Crescem nos meios políticos indícios de que o Presidente da República e líder do MPLA, João Lourenço, estará a desenhar uma estratégia para permanecer no centro do poder político para além do fim do seu mandato presidencial, apontando a actual primeira-dama, Ana Afonso Dias Lourenço, como possível futura líder do partido e candidata às eleições gerais de 2027.
Analistas, consultados pelo Imparcial Press, são de opinião que a opção de adiar a escolha do candidato presidencial do MPLA para o Congresso Ordinário de Dezembro de 2026 é interpretada como um movimento calculado.
Ao controlar o calendário interno, João Lourenço mantém sob sua influência o processo sucessório, limita o espaço para candidaturas alternativas e preserva margem para se apresentar novamente como líder do partido sem concorrência efectiva.
Nos bastidores, o cenário mais comentado é o de uma sucessão cuidadosamente preparada, na qual Ana Dias Lourenço surgiria como escolha preferencial para assumir a liderança do MPLA e disputar a Presidência da República em Agosto de 2027.
Caso se confirme, esta opção representaria uma viragem profunda na dinâmica interna do partido, levantando receios de uma personalização extrema do poder e de uma transferência directa da influência presidencial para o núcleo familiar.
Este cenário ganha força quando analisado à luz das declarações feitas por João Lourenço em Agosto de 2022, durante um encontro com a Organização da Mulher Angolana (OMA), braço feminino do partido no poder.
Na ocasião, o líder do MPLA afirmou que a escolha de Esperança da Costa como candidata à vice-presidência da República abria caminho para que Angola pudesse, no futuro, ter uma mulher como Presidente da República, desde que fosse candidata do MPLA.

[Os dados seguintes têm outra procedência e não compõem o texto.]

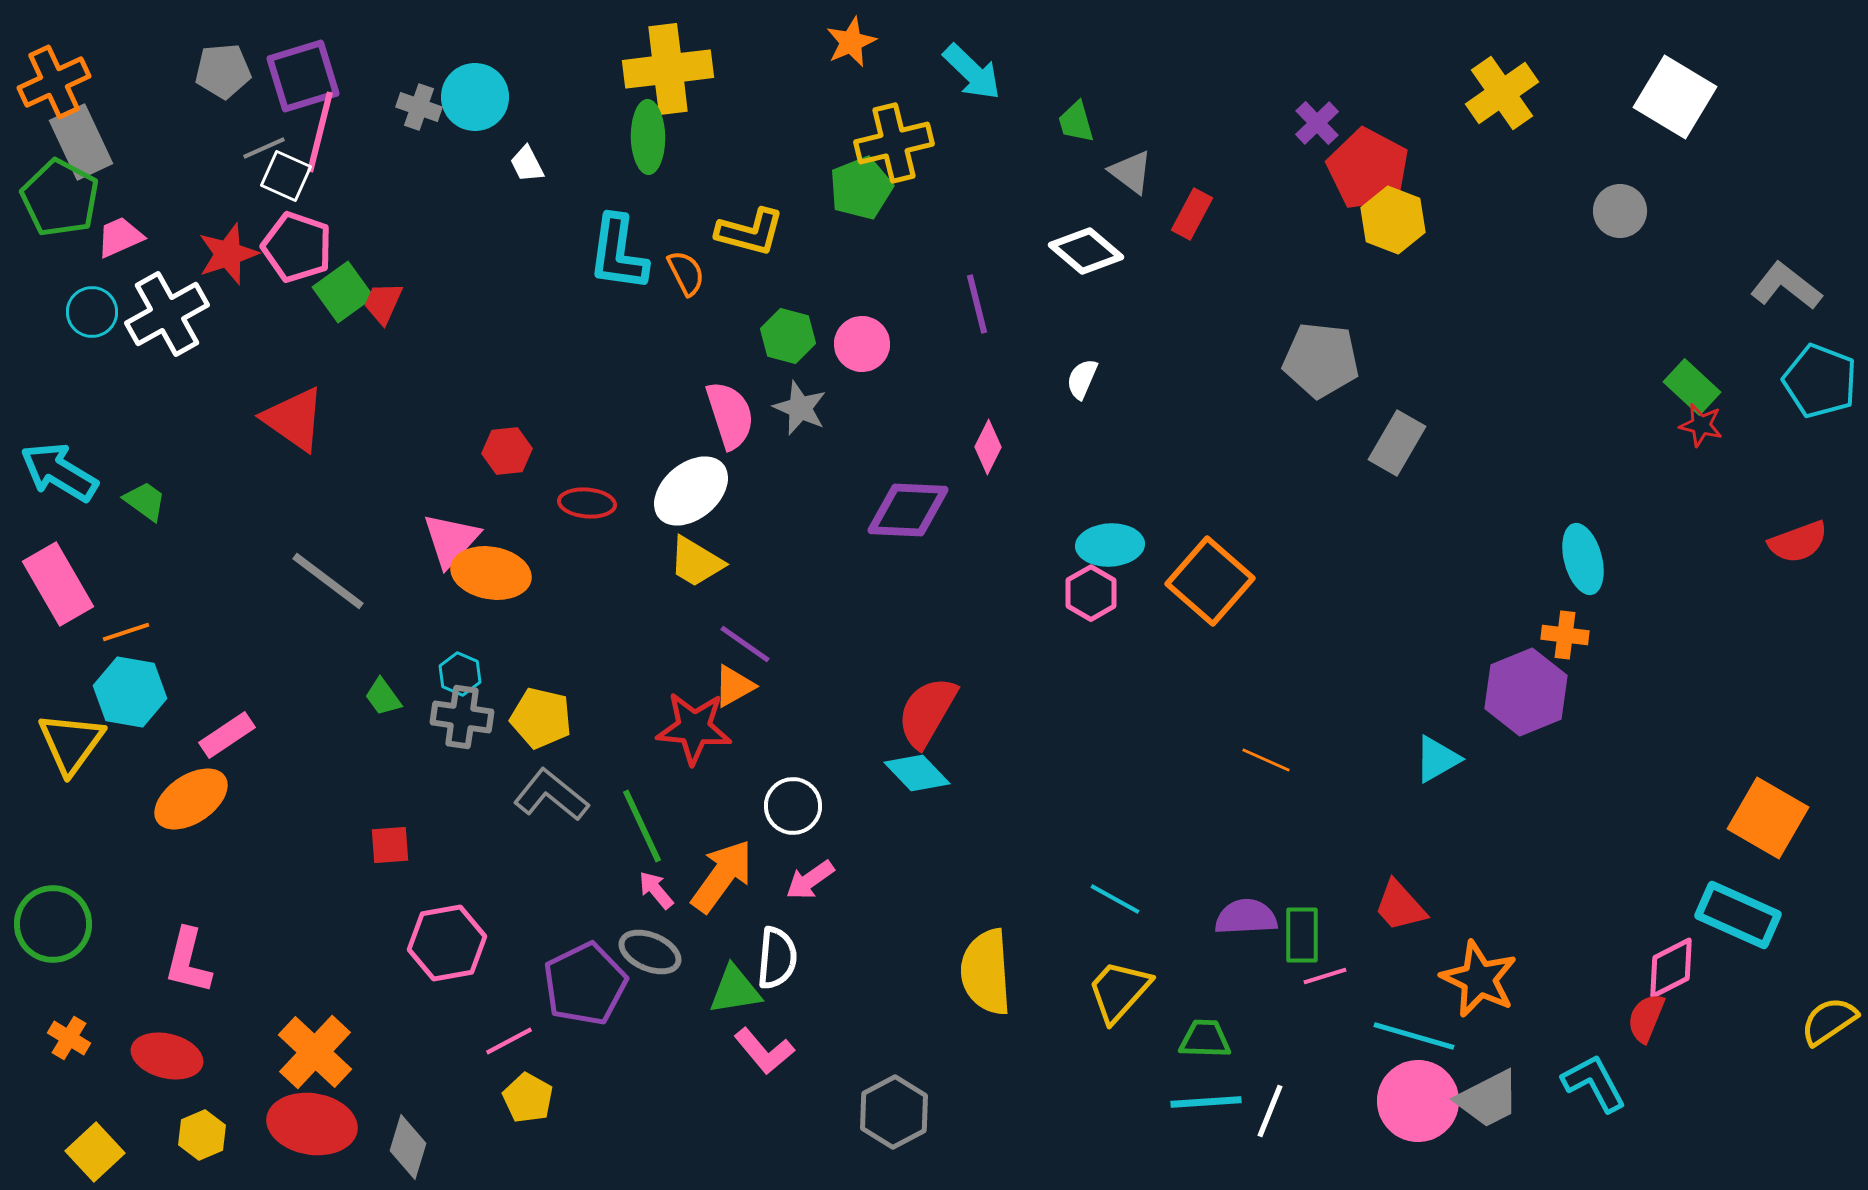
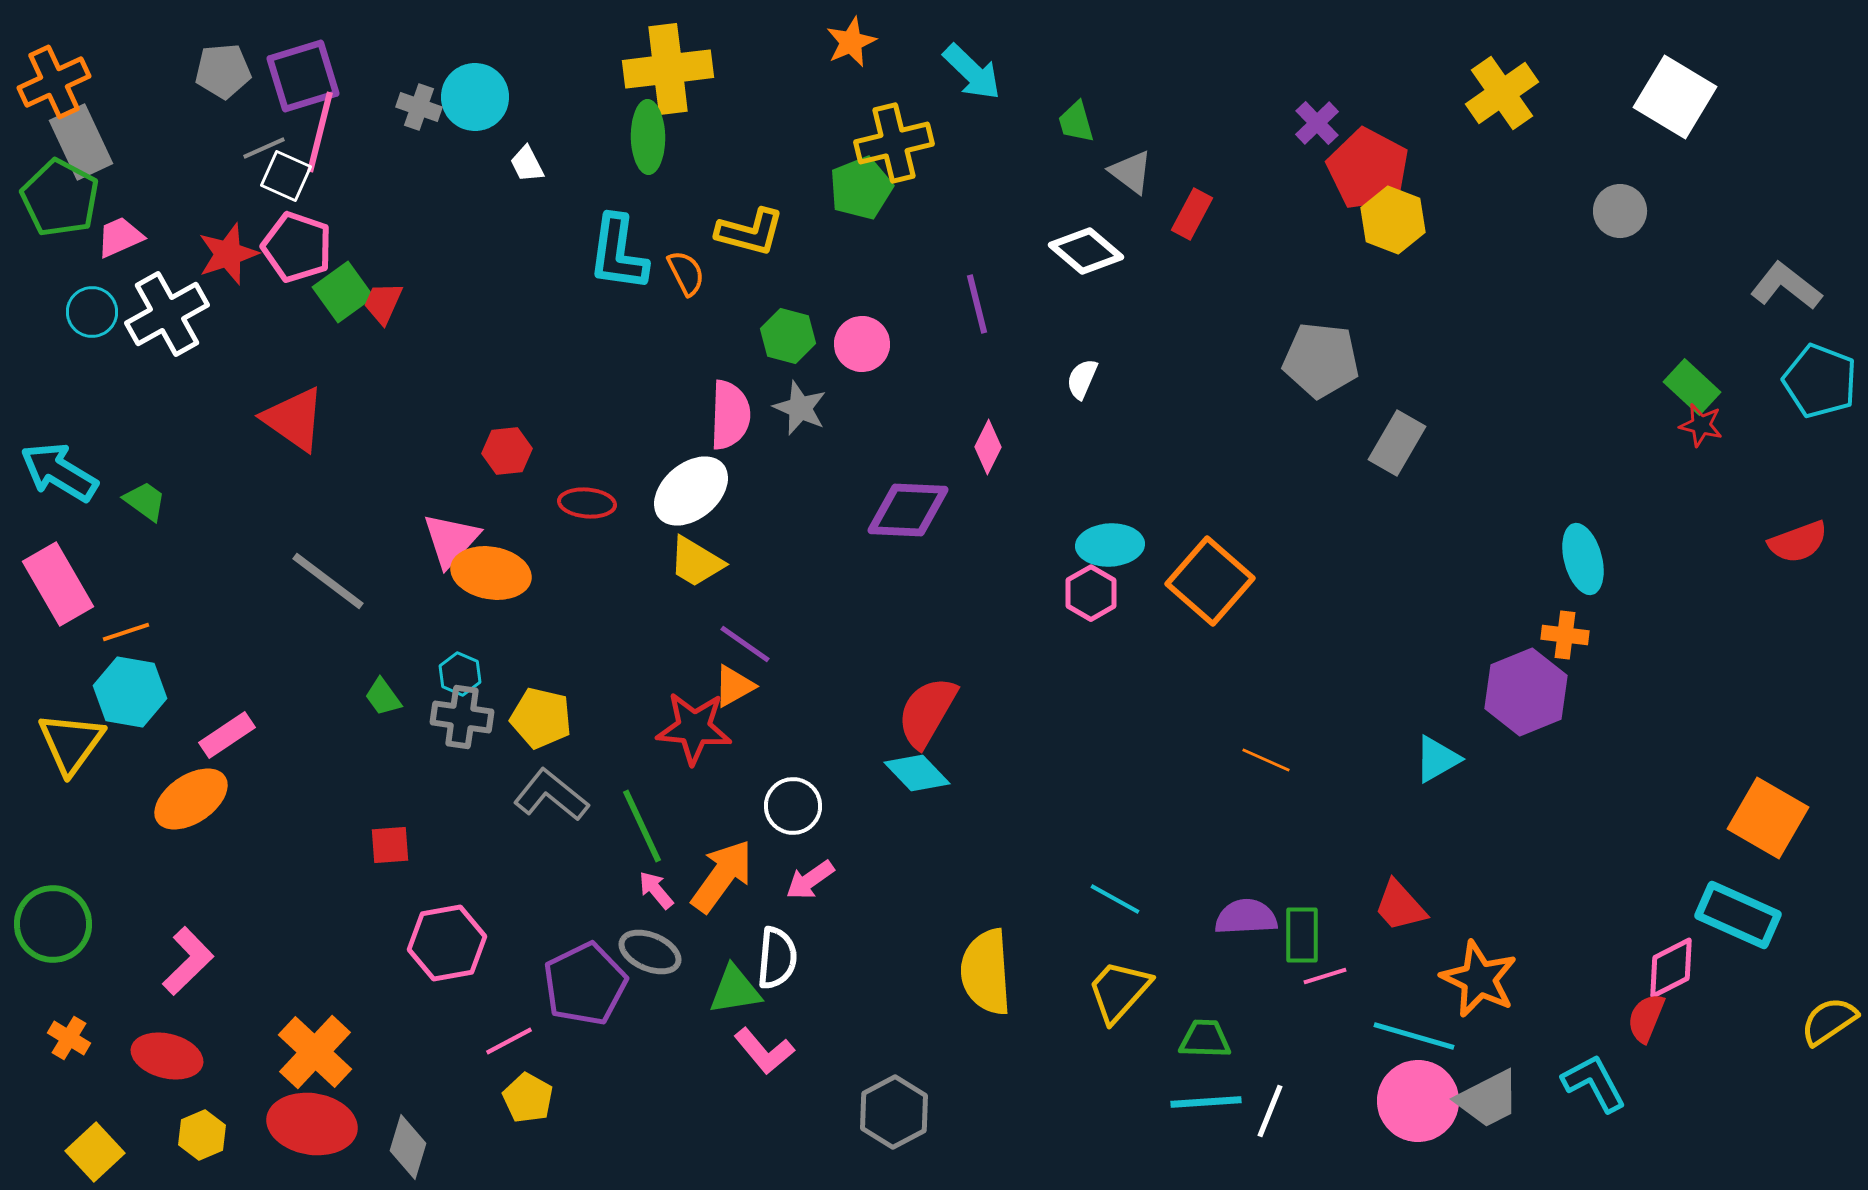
pink semicircle at (730, 415): rotated 20 degrees clockwise
pink L-shape at (188, 961): rotated 148 degrees counterclockwise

“Estamos a aguardar esse momento chegar. Se isso acontecer, a candidata à Presidência da República terá de ser do MPLA”, afirmou então João Lourenço, sublinhando que o partido estaria a dar “uma grande lição ao mundo” ao promover mulheres para cargos de destaque nas instituições do Estado.
Embora as declarações tenham sido apresentadas como um compromisso com a igualdade de género, críticos entendem hoje que esse discurso poderá ter servido para preparar o terreno político e simbólico para uma candidatura feminina alinhada directamente com a actual liderança do partido, hipótese que ganha consistência com a crescente visibilidade política da primeira-dama nos últimos tempos.
Entretanto, militantes e quadros do MPLA que manifestam, de forma legítima, interesse em concorrer à liderança do partido – no caso do general Higino Carneiro, engenheiro António Venâncio, Fernando Dias dos Santos “Nandó” e companhia – têm enfrentado resistência interna, sendo frequentemente tratados como focos de instabilidade, como fez referencia [João Lourenço] no último comício, em Luanda.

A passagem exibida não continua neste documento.